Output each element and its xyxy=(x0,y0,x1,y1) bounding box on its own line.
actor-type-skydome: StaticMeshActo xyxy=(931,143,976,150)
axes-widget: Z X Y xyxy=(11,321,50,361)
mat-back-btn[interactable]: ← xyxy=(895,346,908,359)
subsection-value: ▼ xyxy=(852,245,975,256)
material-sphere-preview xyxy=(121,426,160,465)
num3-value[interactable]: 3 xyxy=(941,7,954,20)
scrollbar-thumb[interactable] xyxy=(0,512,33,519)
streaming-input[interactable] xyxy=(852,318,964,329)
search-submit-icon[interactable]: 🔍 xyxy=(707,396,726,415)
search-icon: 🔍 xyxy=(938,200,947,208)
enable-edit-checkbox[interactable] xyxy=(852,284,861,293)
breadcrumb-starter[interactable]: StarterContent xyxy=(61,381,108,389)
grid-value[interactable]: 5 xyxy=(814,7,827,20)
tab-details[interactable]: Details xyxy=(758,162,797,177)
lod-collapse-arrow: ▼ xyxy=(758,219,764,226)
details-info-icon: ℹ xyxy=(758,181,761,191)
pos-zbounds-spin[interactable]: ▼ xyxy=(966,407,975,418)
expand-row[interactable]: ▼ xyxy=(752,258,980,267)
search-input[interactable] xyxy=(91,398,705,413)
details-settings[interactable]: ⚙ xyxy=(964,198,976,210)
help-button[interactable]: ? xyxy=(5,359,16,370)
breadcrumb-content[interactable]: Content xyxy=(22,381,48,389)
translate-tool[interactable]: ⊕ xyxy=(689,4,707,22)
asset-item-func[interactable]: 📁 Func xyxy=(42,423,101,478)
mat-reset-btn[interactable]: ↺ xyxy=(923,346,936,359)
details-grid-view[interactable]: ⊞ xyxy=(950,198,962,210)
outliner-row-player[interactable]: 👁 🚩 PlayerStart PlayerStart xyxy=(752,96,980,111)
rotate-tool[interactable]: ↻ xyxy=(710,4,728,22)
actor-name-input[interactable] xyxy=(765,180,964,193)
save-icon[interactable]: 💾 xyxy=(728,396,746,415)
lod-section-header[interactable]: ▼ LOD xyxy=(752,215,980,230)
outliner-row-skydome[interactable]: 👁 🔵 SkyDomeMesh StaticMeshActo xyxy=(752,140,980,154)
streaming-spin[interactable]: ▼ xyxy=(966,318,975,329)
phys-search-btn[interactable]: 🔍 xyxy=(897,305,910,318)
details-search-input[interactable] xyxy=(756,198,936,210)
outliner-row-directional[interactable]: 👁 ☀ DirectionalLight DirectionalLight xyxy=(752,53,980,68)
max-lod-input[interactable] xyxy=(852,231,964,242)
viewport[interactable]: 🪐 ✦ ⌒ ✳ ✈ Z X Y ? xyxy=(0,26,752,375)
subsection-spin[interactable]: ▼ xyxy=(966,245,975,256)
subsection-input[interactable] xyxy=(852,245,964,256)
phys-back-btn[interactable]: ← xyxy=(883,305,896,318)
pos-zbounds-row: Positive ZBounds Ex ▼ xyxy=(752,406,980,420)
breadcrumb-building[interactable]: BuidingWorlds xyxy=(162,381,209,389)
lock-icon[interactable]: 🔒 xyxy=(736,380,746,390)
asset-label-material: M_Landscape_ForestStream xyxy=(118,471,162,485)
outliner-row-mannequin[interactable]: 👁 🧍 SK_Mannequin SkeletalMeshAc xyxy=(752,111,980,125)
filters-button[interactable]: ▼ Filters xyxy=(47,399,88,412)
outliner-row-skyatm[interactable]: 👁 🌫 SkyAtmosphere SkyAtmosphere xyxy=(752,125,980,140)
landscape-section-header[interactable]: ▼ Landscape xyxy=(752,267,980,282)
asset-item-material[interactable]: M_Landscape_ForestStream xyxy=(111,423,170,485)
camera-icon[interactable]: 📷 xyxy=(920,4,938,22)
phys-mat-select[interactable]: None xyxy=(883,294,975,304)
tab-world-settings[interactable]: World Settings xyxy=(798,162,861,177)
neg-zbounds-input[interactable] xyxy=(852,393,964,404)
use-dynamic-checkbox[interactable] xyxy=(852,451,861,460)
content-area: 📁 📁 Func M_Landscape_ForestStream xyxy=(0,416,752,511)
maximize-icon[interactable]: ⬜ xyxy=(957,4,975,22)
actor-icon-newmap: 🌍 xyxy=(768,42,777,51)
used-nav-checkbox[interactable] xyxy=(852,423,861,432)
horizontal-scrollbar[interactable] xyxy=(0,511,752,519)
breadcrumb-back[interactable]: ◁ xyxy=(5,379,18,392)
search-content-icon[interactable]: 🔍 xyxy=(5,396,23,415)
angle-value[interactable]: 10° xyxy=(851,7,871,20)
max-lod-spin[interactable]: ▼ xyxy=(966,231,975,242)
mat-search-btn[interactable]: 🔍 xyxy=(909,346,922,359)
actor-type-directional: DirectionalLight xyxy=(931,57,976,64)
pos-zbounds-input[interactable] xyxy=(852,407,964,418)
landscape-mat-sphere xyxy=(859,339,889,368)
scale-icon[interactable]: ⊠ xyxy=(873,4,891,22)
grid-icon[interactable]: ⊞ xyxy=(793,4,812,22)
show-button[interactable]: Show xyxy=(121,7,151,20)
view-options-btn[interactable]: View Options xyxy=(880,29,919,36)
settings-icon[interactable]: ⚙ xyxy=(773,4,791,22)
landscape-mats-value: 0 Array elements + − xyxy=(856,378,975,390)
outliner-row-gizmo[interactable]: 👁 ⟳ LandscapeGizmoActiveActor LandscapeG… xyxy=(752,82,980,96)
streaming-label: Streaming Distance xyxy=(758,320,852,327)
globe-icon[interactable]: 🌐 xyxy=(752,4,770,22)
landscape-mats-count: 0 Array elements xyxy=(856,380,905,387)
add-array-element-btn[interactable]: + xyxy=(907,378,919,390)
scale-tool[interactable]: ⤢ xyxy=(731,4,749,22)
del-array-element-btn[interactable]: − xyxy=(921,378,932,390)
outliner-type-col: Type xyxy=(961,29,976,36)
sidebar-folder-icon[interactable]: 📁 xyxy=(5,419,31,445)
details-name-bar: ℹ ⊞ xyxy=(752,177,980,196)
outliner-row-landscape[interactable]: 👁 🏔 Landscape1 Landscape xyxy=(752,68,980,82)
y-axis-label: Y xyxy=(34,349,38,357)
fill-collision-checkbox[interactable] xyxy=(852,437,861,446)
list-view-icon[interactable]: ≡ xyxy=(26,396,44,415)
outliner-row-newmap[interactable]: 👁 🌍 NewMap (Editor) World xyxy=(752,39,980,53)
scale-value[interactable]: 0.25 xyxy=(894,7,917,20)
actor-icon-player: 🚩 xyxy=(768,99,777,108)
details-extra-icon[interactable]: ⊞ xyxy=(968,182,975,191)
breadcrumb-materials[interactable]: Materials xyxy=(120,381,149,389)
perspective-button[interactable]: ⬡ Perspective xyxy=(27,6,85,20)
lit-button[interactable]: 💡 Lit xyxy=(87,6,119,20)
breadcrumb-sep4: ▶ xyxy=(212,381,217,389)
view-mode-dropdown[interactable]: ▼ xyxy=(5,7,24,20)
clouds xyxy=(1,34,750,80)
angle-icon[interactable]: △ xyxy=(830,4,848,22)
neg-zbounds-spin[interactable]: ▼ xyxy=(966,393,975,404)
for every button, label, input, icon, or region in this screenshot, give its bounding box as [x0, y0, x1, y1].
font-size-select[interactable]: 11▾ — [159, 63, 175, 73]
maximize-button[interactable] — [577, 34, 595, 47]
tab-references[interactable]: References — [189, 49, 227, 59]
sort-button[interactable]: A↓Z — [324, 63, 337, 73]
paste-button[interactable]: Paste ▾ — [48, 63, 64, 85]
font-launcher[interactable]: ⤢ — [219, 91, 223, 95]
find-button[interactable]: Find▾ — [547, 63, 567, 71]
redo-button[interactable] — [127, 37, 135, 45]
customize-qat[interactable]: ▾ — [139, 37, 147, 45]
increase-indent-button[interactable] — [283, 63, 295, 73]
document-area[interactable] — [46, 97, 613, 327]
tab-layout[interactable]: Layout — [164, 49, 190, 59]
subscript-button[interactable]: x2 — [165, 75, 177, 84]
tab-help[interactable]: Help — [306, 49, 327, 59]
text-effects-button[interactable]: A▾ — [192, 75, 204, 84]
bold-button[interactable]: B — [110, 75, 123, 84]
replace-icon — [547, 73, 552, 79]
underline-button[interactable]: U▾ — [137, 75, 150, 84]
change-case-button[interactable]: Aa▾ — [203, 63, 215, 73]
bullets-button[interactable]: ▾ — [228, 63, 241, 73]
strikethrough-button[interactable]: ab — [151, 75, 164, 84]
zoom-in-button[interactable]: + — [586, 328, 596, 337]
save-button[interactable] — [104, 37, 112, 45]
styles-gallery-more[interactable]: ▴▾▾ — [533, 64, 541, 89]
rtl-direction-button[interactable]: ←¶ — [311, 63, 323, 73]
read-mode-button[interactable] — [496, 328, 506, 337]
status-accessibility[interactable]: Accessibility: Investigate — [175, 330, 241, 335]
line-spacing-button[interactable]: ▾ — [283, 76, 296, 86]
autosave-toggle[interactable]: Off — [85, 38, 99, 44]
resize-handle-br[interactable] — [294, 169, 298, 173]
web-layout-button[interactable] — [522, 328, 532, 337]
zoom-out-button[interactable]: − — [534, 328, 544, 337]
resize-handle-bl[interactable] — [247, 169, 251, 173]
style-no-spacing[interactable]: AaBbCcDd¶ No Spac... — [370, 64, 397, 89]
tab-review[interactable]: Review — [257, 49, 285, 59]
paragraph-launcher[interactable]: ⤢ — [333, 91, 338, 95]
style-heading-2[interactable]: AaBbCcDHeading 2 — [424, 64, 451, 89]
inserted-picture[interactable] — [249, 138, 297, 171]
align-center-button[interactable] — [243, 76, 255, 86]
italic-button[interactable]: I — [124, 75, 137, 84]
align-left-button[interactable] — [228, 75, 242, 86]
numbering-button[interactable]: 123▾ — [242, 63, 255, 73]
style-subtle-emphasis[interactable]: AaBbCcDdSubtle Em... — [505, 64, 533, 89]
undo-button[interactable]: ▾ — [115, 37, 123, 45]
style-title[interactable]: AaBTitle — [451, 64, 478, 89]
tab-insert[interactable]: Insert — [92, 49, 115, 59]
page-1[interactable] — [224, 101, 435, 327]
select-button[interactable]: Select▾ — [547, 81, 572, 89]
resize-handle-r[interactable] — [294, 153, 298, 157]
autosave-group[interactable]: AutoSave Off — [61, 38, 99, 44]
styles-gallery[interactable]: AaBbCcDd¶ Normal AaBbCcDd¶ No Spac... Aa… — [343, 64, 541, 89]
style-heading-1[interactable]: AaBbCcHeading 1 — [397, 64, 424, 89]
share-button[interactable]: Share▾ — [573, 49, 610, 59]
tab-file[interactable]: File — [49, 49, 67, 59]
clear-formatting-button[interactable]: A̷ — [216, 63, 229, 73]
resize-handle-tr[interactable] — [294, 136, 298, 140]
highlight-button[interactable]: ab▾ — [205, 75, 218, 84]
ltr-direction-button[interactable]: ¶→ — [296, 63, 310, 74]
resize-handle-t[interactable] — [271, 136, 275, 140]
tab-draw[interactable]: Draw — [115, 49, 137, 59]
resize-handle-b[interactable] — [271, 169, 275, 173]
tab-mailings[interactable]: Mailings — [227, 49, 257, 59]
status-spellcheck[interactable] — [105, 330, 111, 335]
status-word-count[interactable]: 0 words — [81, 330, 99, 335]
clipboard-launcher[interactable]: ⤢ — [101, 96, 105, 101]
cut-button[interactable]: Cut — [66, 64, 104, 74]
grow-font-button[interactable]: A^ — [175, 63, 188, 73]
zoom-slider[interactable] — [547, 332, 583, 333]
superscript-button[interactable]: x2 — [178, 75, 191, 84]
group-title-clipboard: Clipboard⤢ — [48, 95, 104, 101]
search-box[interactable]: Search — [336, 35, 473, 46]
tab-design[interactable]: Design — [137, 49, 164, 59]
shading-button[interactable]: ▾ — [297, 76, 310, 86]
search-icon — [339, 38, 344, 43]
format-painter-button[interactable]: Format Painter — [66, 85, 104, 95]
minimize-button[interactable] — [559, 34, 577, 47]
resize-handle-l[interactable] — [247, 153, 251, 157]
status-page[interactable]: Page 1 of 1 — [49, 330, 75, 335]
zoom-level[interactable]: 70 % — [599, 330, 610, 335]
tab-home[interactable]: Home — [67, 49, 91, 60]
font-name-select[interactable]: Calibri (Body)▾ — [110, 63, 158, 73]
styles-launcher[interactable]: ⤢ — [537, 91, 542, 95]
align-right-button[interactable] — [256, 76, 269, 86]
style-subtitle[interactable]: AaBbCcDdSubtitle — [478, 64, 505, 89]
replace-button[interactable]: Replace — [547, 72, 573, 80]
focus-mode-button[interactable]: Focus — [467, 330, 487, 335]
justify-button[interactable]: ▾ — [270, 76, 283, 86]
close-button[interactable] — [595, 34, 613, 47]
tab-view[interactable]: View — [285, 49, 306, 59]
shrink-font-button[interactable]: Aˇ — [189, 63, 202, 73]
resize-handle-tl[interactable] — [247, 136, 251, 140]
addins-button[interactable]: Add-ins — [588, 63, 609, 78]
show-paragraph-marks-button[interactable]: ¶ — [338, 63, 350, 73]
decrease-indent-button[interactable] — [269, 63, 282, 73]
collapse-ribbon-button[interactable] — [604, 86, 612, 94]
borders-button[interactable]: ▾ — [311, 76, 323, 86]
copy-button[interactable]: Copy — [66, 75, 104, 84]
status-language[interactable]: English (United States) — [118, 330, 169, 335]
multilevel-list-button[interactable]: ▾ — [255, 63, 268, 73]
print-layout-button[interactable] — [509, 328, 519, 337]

○ ○ ○ ○

**EXERCISE PROMPT:**
Check each line of the listing above. Copy it if it holds the string "streaming".

**TASK ANSWER:**
streaming-input[interactable] xyxy=(852,318,964,329)
streaming-spin[interactable]: ▼ xyxy=(966,318,975,329)
streaming-label: Streaming Distance xyxy=(758,320,852,327)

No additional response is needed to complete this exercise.